Sunday, September 23, 2012

Let's talk about COLOR

All the pictures I used in yesterday's post as examples were famous women: women in government, women in the arts, women in economic and business leadership. They aren't "regular" folks, perhaps, but I maintain they're still great examples for the rest of us.

First, there is not an abundance of BLACK here. Which is good. Middle-aged women have come to rely on black (and its other neutral cousin beige) too much. I'm completely guilty of this.

Good black: the LBD that goes everywhere and makes you feel chic, sophisticated and sexy wherever you wear it. The black suit (skirt or pants) that makes you feel like a successful executive or the well-dressed woman at a formal event, like church or a funeral or a business dinner. The black accent that adds style to accessories like shoes, bags, scarves or gloves.



Bad black: the black outfit or piece you hide in, telling yourself you look thinner or taller but really only makes you look like a shadow. Possibly a bulky shadow.

Example: this summer I bought two linen maxi-dresses from a catalog. I bought one in light fuschia and one in black, but I took the black one to my tailor to cut it off just above the knees. Why? Because when I wore the dress in its original long form, I looked like a little old Sicilian gramma. All I needed was a headscarf and some tomato sauce to stir. Not my preferred look.

So I cut off the dress.

Second of all, each of these women has invested in good hair. Some of their styles are carefree and some are high maintenance, but each woman is paying attention to both cut and color.

You wear your hair everyday, no matter the weather, lack of time and your emotional stress. Therefore, unless you enjoy working your hair everyday (which I don't), a good cut that lasts between salon visits and holds its color is a necessity. It is an investment that pays off, if only because you know you look good everyday without fussing about it.



And yes, color is something to consider. At home if you can handle it, but at a salon if not. Why? Because we all go gray, silver, or white. You can go all the way that way and color your hair the right shade of gray, silver, or white for you, or you can choose a brunette, blonde, or red that brightens your face, suits your coloring and makes you smile.

Nervous? There are now temporary colors that fade without leaving dramatic roots. The color lasts anywhere from five to eight weeks. How do I know? I do it.

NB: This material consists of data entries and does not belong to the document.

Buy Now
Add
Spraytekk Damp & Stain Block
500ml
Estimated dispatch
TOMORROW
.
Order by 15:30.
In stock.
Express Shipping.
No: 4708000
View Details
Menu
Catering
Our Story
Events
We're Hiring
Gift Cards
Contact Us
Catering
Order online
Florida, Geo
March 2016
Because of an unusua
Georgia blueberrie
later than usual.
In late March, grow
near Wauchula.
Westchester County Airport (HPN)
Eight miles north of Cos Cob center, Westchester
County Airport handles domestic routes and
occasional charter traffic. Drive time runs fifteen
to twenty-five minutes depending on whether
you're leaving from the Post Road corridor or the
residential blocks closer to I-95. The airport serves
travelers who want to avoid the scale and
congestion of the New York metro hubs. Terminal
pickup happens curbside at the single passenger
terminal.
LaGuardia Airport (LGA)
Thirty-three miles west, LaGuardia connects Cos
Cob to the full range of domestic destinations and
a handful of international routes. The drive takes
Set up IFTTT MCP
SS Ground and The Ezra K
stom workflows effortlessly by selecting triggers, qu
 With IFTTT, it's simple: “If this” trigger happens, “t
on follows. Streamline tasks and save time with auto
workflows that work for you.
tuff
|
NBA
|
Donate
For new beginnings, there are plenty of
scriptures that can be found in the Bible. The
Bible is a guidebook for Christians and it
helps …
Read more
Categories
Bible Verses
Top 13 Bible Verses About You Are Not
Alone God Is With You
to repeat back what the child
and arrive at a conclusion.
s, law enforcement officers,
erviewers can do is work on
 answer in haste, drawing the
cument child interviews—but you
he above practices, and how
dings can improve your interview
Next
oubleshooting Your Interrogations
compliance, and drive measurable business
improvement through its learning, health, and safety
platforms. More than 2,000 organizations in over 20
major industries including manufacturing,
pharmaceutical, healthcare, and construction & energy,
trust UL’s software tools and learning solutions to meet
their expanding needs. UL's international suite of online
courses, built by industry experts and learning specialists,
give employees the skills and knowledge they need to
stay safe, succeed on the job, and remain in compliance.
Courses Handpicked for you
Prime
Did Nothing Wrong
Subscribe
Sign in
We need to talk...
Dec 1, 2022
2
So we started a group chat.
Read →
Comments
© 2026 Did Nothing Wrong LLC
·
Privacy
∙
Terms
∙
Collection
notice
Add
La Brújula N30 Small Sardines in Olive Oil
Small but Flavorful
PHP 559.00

Get your stylist or colorist to give you tips about products, too. Hair masks, styling gels and waxes and tools like blowdryers that will, again, save you time and thought by delivering everyday.

Please note that none of these women has long, flowing locks more appropriate for rock stars or the CW's high school shows (think Vampire Diaries, Gossip Girl and Pretty Little Liars).

As a side note, notice the investment in good subtle jewelry, watches and scarves.

Saturday, September 22, 2012

Color for Middle-Aged Women

And here are some great photos of "real" middle-aged women looking professional... not "junior." Using color, including neutrals, pastels and brights.










 

 






 
 
Here's neutrals and bright colors, here's covered arms and knees, here's attractive necklines without gaping cleavage, here's polished-looking hair and makeup without an overload of color but (BUT!) no clown makeup or bare-faced blandness.
 
Yes, lots of jackets, lots of v-necks, lots of feminine accessories like scarves and necklaces. Lots of colored and well-cut hair. Whoo-ee. And these are busy women, y'all!